Wednesday, June 25, 2014

Faking Student Data

The Education Lab Blog at the Seattle Times today shares some of the stories of four teachers this past year using Washington's new TPEP evaluation system.

Teachers are cited as saying that they found the student growth goals component of the evaluation to be something of a joke. "Teachers were literally joking (I hope) about grading everything ridiculously hard the first time, and then just being easier on the kids the next time."

I appreciate this teacher's desire to be idealistic, but I'm quite sure that a number of teachers in Washington this year did just that.  When you make student growth a component of someone's evaluation and then give them control over how that growth is scored, this is bound to happen.

I don't think it's that teachers are evil, or out to get off easy, as one commenter suggested:

"Is anyone surprised that the first thing these teachers tried to do was game the system or somehow cheat the system into the results they wanted"

In my experience, teachers in many public schools barely have time to do the fundamentals of their job (planning, teaching, and assessing). For teachers on the comprehensive evaluation this year, it was about as much work as teaching an extra class.

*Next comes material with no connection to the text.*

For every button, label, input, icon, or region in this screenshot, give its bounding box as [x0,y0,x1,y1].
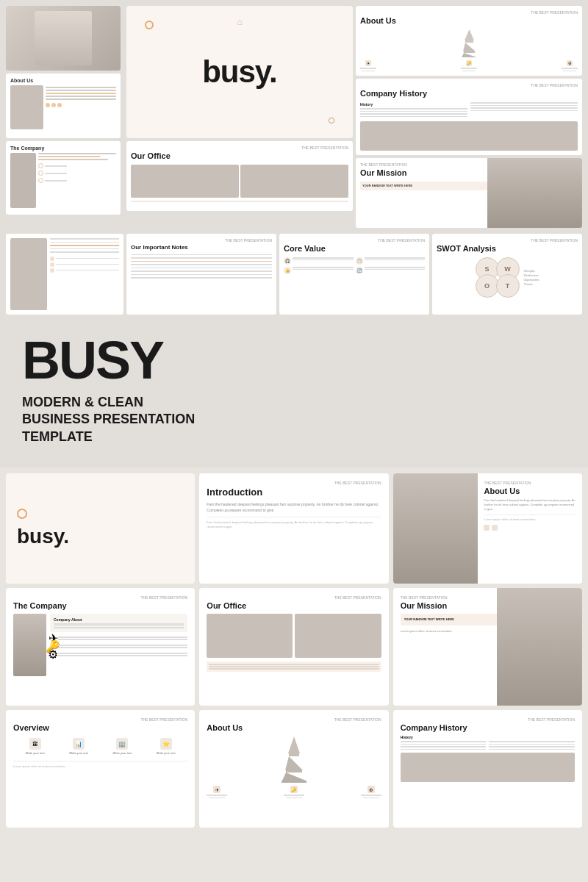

Before working in the Highline School District, I worked in Washington DC. There, in 2009, Michelle Rhee rolled out a new evaluation system known as IMPACT. It did many of the same things as TPEP is trying to do in Washington State now. And prior to many evaluation conferences, I saw teachers scrambling to create data that looked favorable so that their conference would go well. A difference was that, in DC, many teachers lost their jobs as a result of those conferences. It had people operating in survival mode - a poor environment for nurturing students.

Public educators are extraordinarily overworked . The solution proposed for incentivizing us to do as much of that work as humanly possible seems to be to make us all highly accountable for proving that we've done everything we're supposed to. As a result, school-based staff are not only overworked (teachers work somewhere between 50-55 hours per week on average), but are now operating out of fear. Don't surprised if teachers are faking data.